Batalion Tindak Cepat, pasukan keamanan khusus di tubuh kepolisian Bangladesh, membantah temuan utama laporan itu yang diberikan oleh Thomson Reuters Foundation sebelum dipublikasikan. "Kami belum melihat laporan itu, tetapi jika benar klaimnya seperti itu, pasti salah, direkayasa dan tidak berdasar," kata direktur dan juru bicara unit tersebut Mufti Mahmud Khan.
Penggunaan kekerasan
Kelompok-kelompok HAM menuding pihak berwajib Bangladesh melakukan pembunuhan tanpa pengadilan, penghilangan orang dan penahanan tersangka tanpa dakwaan dan menutup akses mereka kepada pengacara. Khan menolak tuduhan tersebut, dan mengatakan pasukan khususnya menangkap atau menahan orang hanya atas dasar tuduhan dan bukti spesifik.
"Kami menyelidiki tuduhan tersebut dengan proses hukum dan juga mengikuti norma-norma hukum serta menindaklanjuti langkah-langkah sesuai hukum negara," kata Khan.
Bangladesh, negara Asia Selatan berpenduduk 160 juta, berhadapan dengan gelombang serangan terhadap warga asing, pemikir bebas, dan anggota kelompok-kelompok relijius minoritas yang dilakukan kelompok militan setempat.

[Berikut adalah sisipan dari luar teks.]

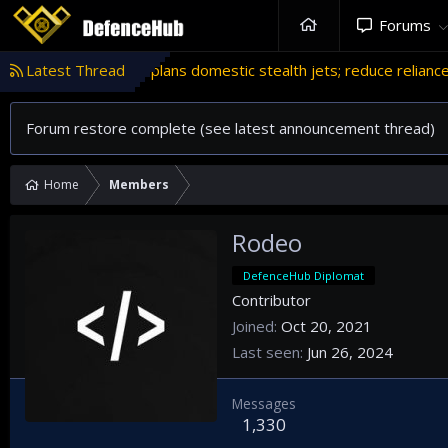
Forums
ogram
Latest Thread
'Israel' plans domestic stealth jets; reduce reliance o
Forum restore complete (see latest announcement thread)
Home
Members
Rodeo
DefenceHub Diplomat
Contributor
Joined
Oct 20, 2021
Last seen
Jun 26, 2024
Messages
1,330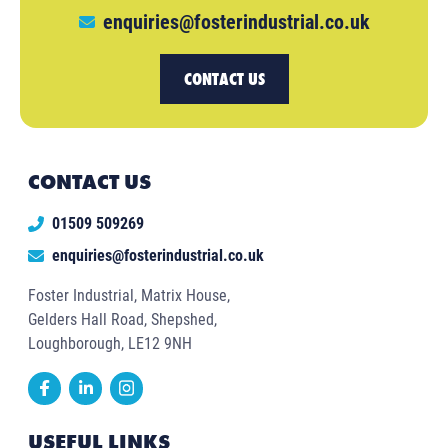
enquiries@fosterindustrial.co.uk
CONTACT US
CONTACT US
01509 509269
enquiries@fosterindustrial.co.uk
Foster Industrial, Matrix House,
Gelders Hall Road, Shepshed,
Loughborough, LE12 9NH
USEFUL LINKS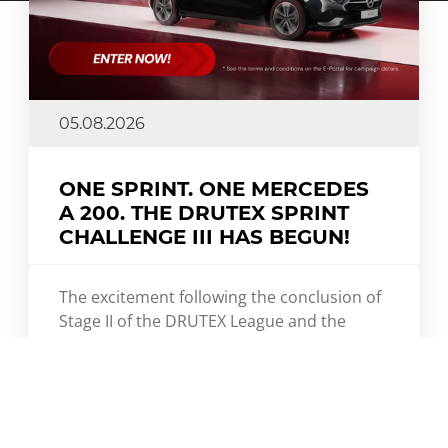
05.08.2026
ONE SPRINT. ONE MERCEDES
A 200. THE DRUTEX SPRINT
CHALLENGE III HAS BEGUN!
The excitement following the conclusion of
Stage II of the DRUTEX League and the
DRUTEX Royal League has barely settled,
and we're already shifting into high gear.
DRUTEX Sprint Challenge III is now
underway – a fast-paced competition where
speed, momentum, and every single point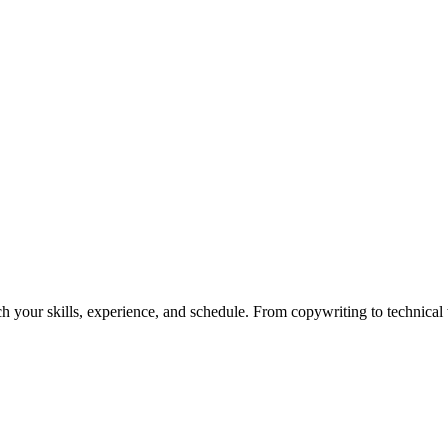
h your skills, experience, and schedule. From copywriting to technical wr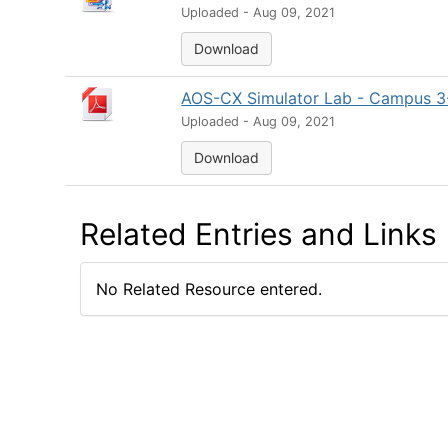
Uploaded - Aug 09, 2021
Download
AOS-CX Simulator Lab - Campus 3-T
Uploaded - Aug 09, 2021
Download
Related Entries and Links
No Related Resource entered.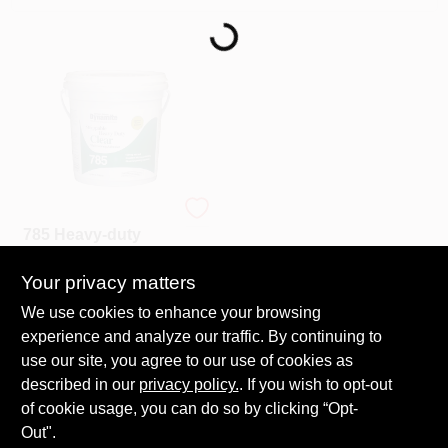
Loading...
Services
Store Info
Sign In
Dynamite
785 Heavy-duty
Sign Up
Clear Strippable
Wallcovering
Your privacy matters
$
24.99
Adhesive - 1 Gallon
SKU:
#
28927
Cart
We use cookies to enhance your browsing
experience and analyze our traffic. By continuing to
In-Store Pickup Available
use our site, you agree to our use of cookies as
Ready for Pickup Soon
described in our
privacy policy.
. If you wish to opt-out
20
In Stock
of cookie usage, you can do so by clicking “Opt-
Out".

Pakar keamanan dan pemerintah Barat melihat kaitan langsung antara beberapa serangan terakhir, termasuk di sebuah kafe di Dhaka pada 1 Juli yang menewaskan 22 sandera dan polisi serta kelompok radikal global seperti ISIS. Laporan HRW setebal 45 halaman itu menyerukan kepada Bangladesh memerintahkan penyelidikan yang cepat, independen, dan tidak memihak terkait tuduhan penembakan lutut dan cidera serius lain yang disengaja oleh pasukan keamanan.